RideFree wins another road safety award, with DVSA rolling the scheme out nationally

RideFree wins another road safety award, with DVSA rolling the scheme out nationally

Working with Highways England, DVSA, MCIA and local road safety partnerships and academics, the RideFree project is the result of two years of research, analysis and evaluation to understand the risks facing young motorcyclists and how these might be addressed.

Starting with intervention mapping, detailed casualty analysis and sectoral consultation, the East of England’s multi-agency partnership agreed that the focus should be on delivery of a randomised control trial to develop improved young rider training outcomes. Working across the whole region enabled access to several hundred riders during 2019, facilitating a study that would determine:

  • If revised versions of the Compulsory Basic Training affect attitudes, beliefs and behaviours of young riders on the road
  • If revised versions of the Compulsory Basic Training affect knowledge and awareness of the need for appropriate clothing and vehicle maintenance

The multi-sectoral approach through the foundational research and insight phase involved significant contributions from public authorities, motorcycle industry and independent researchers working to achieve a wide-ranging understanding of young rider risk and the influencers on vehicle purchase, training, protective equipment and approaches to riding.

A ‘Double Diamond’ design process sought to apply user centred design thinking to create space for innovation solutions and the use of an RCT is well understood as one of the most rigorous approaches available for testing behavioural interventions in road safety.

The development of the trial was continuously informed by the evidence, through five phases of insight:

1. Literature review – relevant studies from the scientific literature were identified and synthesised to identify applicable insights into young riders.

2. A detailed segmentation based on age, motorcycle engine capacity, sociodemographic classification, seasonal trend and collision profiles was developed.

3. Industry insights were captured reflecting changes in vehicle registration trends.

4. A service delivery review – assessed 39 intervention types delivered across the region for relevance to the dominant casualty groups and rated for strengths of design and evaluation.

5. A ‘Double Diamond’ intervention design workshop, allowed for behavioural diagnosis and extensive stakeholder consultation revealing insights from delivery agents about the rider cohort, their attitudes and the relevance of current programmes.

The trial design applied these insights to curriculum development, working with training delivery providers to ensure the new programmes were rigorous, scalable and sustainable.

After establishing the plan for piloting and testing revisions to the syllabus, Dr Julie Gandolfi was contracted to provide expert behavioural insight, curriculum development and a testing regime. This work was deliberately separated from the creation of an evaluation framework to ensure independence and rigour.
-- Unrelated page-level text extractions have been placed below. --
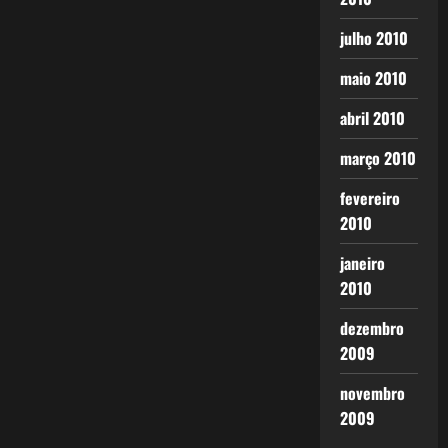
julho 2010
maio 2010
abril 2010
março 2010
fevereiro
2010
janeiro
2010
dezembro
2009
novembro
2009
A pilot phase tested the proposed syllabus changes, refining delivery before 15 CBT providers were trained to deliver the scheme’s four programmes:

  • Standard CBT
  • Age stratified CBT for first time ‘young riders’
  • Enhanced CBT with e-learning, hazard perception, attitudinal and behavioural elements
  • Two-day enhanced CBT with fully integrated behavioural and attitudinal elements

Evaluating the effectiveness of the enhanced CBT is at the heart of this programme, with experts from Agilysis appointed to lead on the evaluation which adopted a mixed methods approach overlaid on the RCT experimental design, including:

Pre and post questionnaires generating qualitative and quantitative data covering:

  • Experience and demographic information
  • Willingness to engage in risky behaviours
  • Knowledge about safe riding
  • Validated attitudinal questions
  • Feedback on content and length of CBT

The student study was supported by extensive survey work with trainers including:

  • Trainer questionnaires post-CBT
  • In-depth trainer interviews to understand barriers and opportunities

The trial met the objectives set, demonstrating that an enhanced CBT was capable of:

  • affecting attitudes, beliefs and behaviours of young riders on the road
  • affecting knowledge and awareness of the need for appropriate clothing and vehicle maintenance

For both objectives the results demonstrated that an enhanced CBT with eLearning would deliver improved learning outcomes, whilst influencing beliefs and attitudes about key areas of safety such as speed, close following, rider distraction, vehicle maintenance and the value of protective clothing. In contrast, the riders in the standard CBT had reduced sensitivity to collision risk caused by speed or close following.

Additionally, the trial revealed important outcomes for accessibility and inclusion. Students with mild learning and behavioural difficulties (ADHD, ASD) completing an alternative training regime had an improved learning experience that was measurable in both young riders and trainers.

The trial demonstrated that each of the enhancements offers additional value to the riders, however, it has also shown that a CBT enhanced with eLearning has a high degree of acceptability and deliverability among the training community and riders alike.

You can read all stages of the process here: http://ridefree.co/

The final exciting news on this project is that it has resulted in a scalable and sustainable enhanced CBT programme with eLearning that can be delivered nationally. DVSA officially launched it as a voluntary enhanced CBT on 25th July 2020.